Progress Report
AI & Robots that Harmonize with Humans to Create Knowledge and Cross Its Borders[1] Experiment Automation AI Robot
Progress until the fiscal year 2023
1. Overview
We are developing an AI robot that, after conceiving experiments based on research hypotheses, estimates specific procedures in cyberspace and executes them in physical space.
Specifically, we are conducting R&D on (1) "AI for understanding experimental papers" to plan experiments from past cases, (2) "Exploration of AI robots performing organic synthesis" to conduct automated experiments, and (3) "XOR discovery AI for experimental predictions and results" to verify hypotheses from the outcomes.
2. Progress
This project sets the realization of AI that understands human research through scientific literature as its first milestone.
For the experiment automation AI robot, it is necessary to first plan experiments from related case studies in papers, as researchers would when replicating existing studies, and estimate and execute specific experimental parameters. However, since literature often only outlines experimental settings, this project attempted to infer by collecting knowledge from literature on different topics as well.
Additionally, it is necessary to examine results from experimental graphs to verify hypotheses. Thus, this project is developing AI models that can provide insights on experimental result figures in papers.

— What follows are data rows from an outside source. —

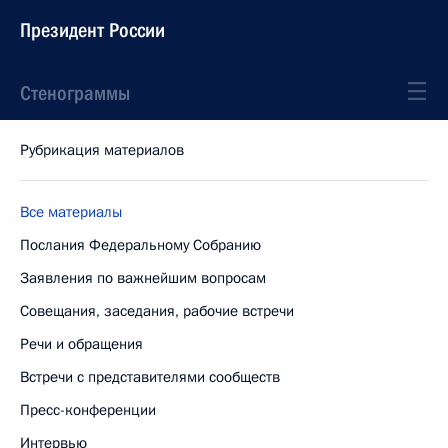
Президент России
Стенограммы
Рубрикация материалов
Все материалы
Послания Федеральному Собранию
Заявления по важнейшим вопросам
Совещания, заседания, рабочие встречи
Речи и обращения
Встречи с представителями сообществ
Пресс-конференции
Интервью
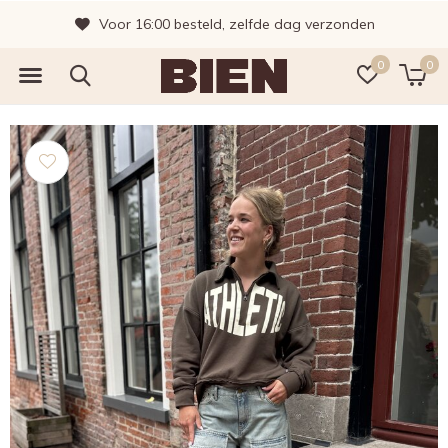
Voor 16:00 besteld, zelfde dag verzonden
0
0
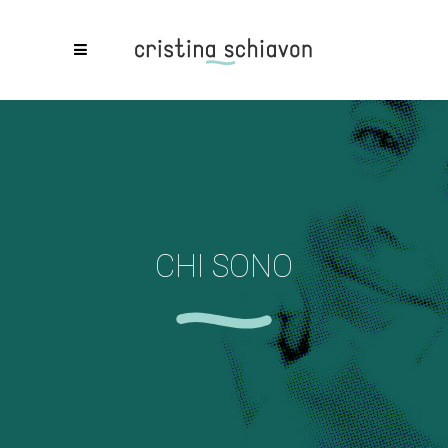
CHI SONO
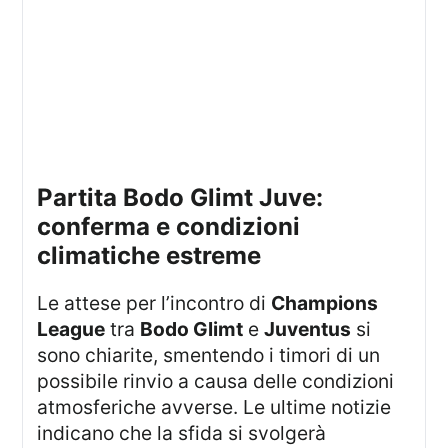
Partita Bodo Glimt Juve:
conferma e condizioni
climatiche estreme
Le attese per l’incontro di
Champions
League
tra
Bodo Glimt
e
Juventus
si
sono chiarite, smentendo i timori di un
possibile rinvio a causa delle condizioni
atmosferiche avverse. Le ultime notizie
indicano che la sfida si svolgerà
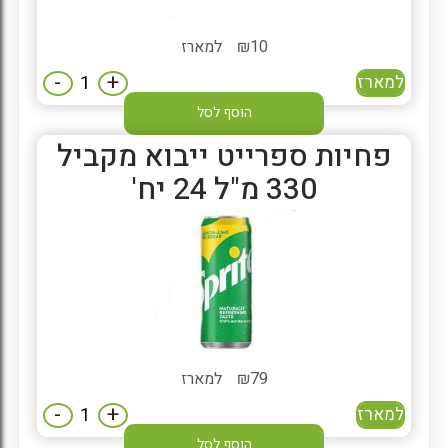
10
₪
למארז
-
+
למארז
הוסף לסל
פחיות ספרייט ייבוא מקביל
330 מ"ל 24 יח'
79
₪
למארז
-
+
למארז
הוסף לסל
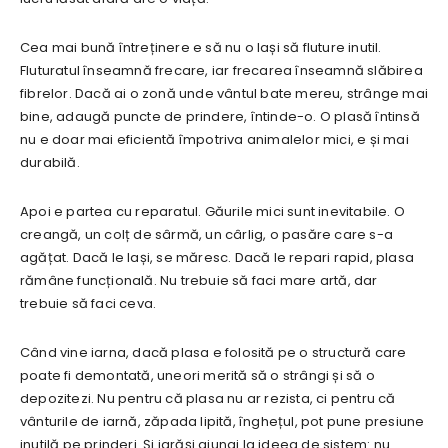
Cea mai bună întreținere e să nu o lași să fluture inutil.
Fluturatul înseamnă frecare, iar frecarea înseamnă slăbirea
fibrelor. Dacă ai o zonă unde vântul bate mereu, strânge mai
bine, adaugă puncte de prindere, întinde-o. O plasă întinsă
nu e doar mai eficientă împotriva animalelor mici, e și mai
durabilă.
Apoi e partea cu reparatul. Găurile mici sunt inevitabile. O
creangă, un colț de sârmă, un cârlig, o pasăre care s-a
agățat. Dacă le lași, se măresc. Dacă le repari rapid, plasa
rămâne funcțională. Nu trebuie să faci mare artă, dar
trebuie să faci ceva.
Când vine iarna, dacă plasa e folosită pe o structură care
poate fi demontată, uneori merită să o strângi și să o
depozitezi. Nu pentru că plasa nu ar rezista, ci pentru că
vânturile de iarnă, zăpada lipită, înghețul, pot pune presiune
inutilă pe prinderi. Și iarăși ajungi la ideea de sistem: nu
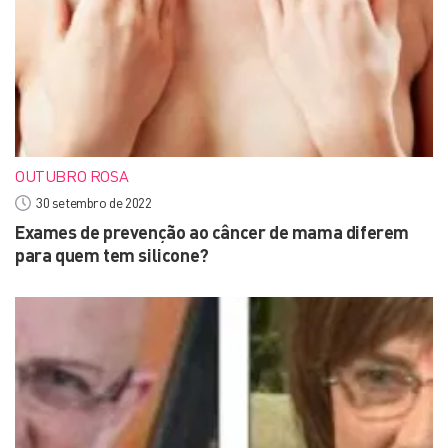
OUTUBRO ROSA
30 setembro de 2022
Exames de prevenção ao câncer de mama diferem
para quem tem silicone?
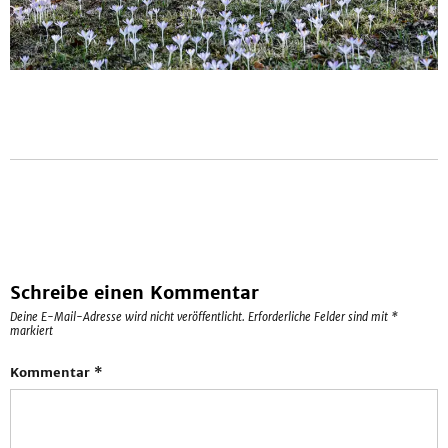
Schreibe einen Kommentar
Deine E-Mail-Adresse wird nicht veröffentlicht.
Erforderliche Felder sind mit
*
markiert
Kommentar
*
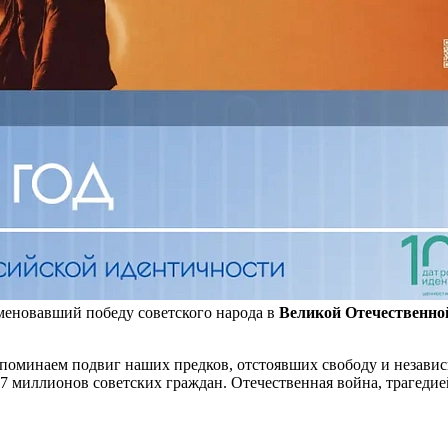
аменовавший победу советского народа в
Великой Отечественно
 вспоминаем подвиг наших предков, отстоявших свободу и незав
 27 миллионов советских граждан. Отечественная война, трагед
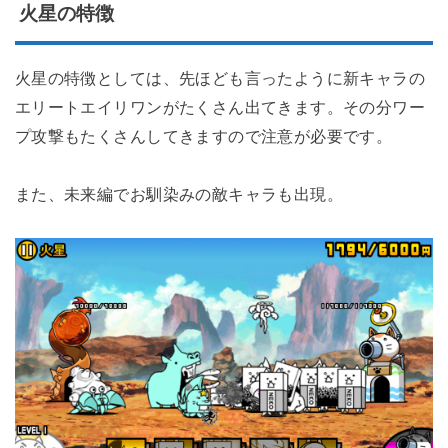
火星の特徴
火星の特徴としては、先ほども言ったように新キャラの
エリートエイリワンがたくさん出てきます。その分ワー
プ攻撃もたくさんしてきますので注意が必要です。
また、未来編でお馴染みの敵キャラも出現。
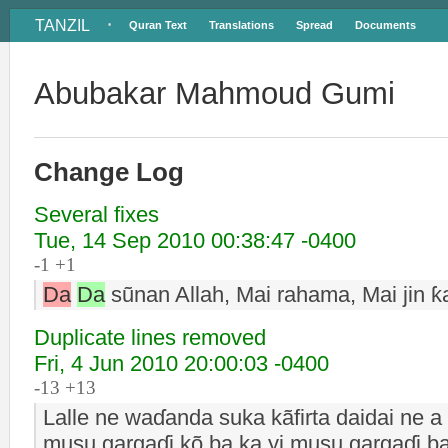
TANZIL
Quran Text
Translations
Spread
Documents
•
Abubakar Mahmoud Gumi
Change Log
Several fixes
Tue, 14 Sep 2010 00:38:47 -0400
-1 +1
Da
Da
sũnan Allah, Mai rahama, Mai jin ƙa
Duplicate lines removed
Fri, 4 Jun 2010 20:00:03 -0400
-13 +13
Lalle ne waɗanda suka kãfirta daidai ne a
musu gargaɗi kõ ba ka yi musu gargaɗi ba,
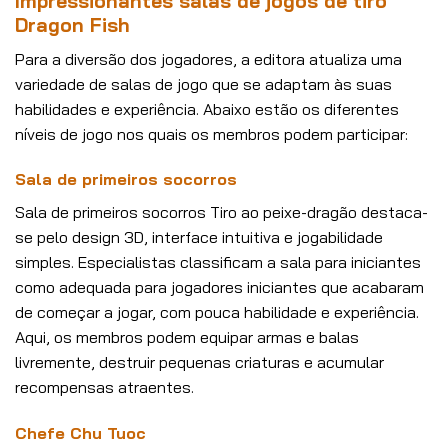
Impressionantes salas de jogos de tiro
Dragon Fish
Para a diversão dos jogadores, a editora atualiza uma
variedade de salas de jogo que se adaptam às suas
habilidades e experiência. Abaixo estão os diferentes
níveis de jogo nos quais os membros podem participar:
Sala de primeiros socorros
Sala de primeiros socorros Tiro ao peixe-dragão destaca-
se pelo design 3D, interface intuitiva e jogabilidade
simples. Especialistas classificam a sala para iniciantes
como adequada para jogadores iniciantes que acabaram
de começar a jogar, com pouca habilidade e experiência.
Aqui, os membros podem equipar armas e balas
livremente, destruir pequenas criaturas e acumular
recompensas atraentes.
Chefe Chu Tuoc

(1) AI for Understanding Experimental Papers
To understand and compare experimental content, we worked on "semantic analysis of tables" to extract and structure information such as tasks, data, and methods listed in paper tables. We input text-related information from tables into large language models (LLMs) to generate auxiliary explanatory text called synthetic context. Using this synthetic context as a feature for machine learning models improved entity linking accuracy by over 5 points compared to conventional methods. Moreover, utilizing text from cited literature complemented auxiliary knowledge not described in the paper itself, contributing to improved linking accuracy.
We also collected and annotated data on synthesis procedures targeting materials science literature, confirming that an initial BERT-based model could estimate synthesis procedures.
(2) AI Robots Performing Organic Synthesis
To represent compounds, we constructed a network-type database (Molecular Reaction Graph) with synthesis paths as edges and molecules as nodes, and fabricated a Kyoto University-style automated synthesis device, simplifying "Chemputor" (Fig. 1). Aiming for automatic input of experimental procedures, we approached the realization of an automatic generation program by converting experimental procedure text to Mermaid notation using ChatGPT. We successfully conducted 0.3 mol esterification, acetalization, and amidation experiments. Future work will address issues with post-processing and cleaning of experiments using deleterious and toxic substances.

(3) XOR Discovery AI for Experiments
First, we built an AI that understands and explains figures in papers, developing a reliable AI incorporating researchers' insights. As existing models struggle with detailed explanations, we explored methods to input researcher-emphasized areas into the model. By manipulating Attention Weights in the Self-Attention mechanism, we generated captions detailing emphasized regions. Experiments confirmed the generation of captions containing words related to emphasized areas (Fig. 2).

3. Future work
The milestone up to fiscal year 2025 includes not only continuing to understand research but also realizing hypothesis generation. Physical space experiments are crucial for this, and research acceleration is necessary to prevent this from becoming a bottleneck.
Specifically, we will first expand the exploration space of target substances by enhancing automated synthesis methods. We will simultaneously explore diverse synthesis methods such as flow synthesis and mechanochemical synthesis.
We also plan to incorporate synthesis execution while updating initial hypotheses for candidate substances to those easier to synthesize or more likely to react, considering hypothesis updates utilizing simulations.
Lastly, synthesizing such candidate substances requires estimating synthesis routes and synthesis conditions.
Thus, this project aims to increase the throughput of the research loop by further advancing the experiment automation AI robot.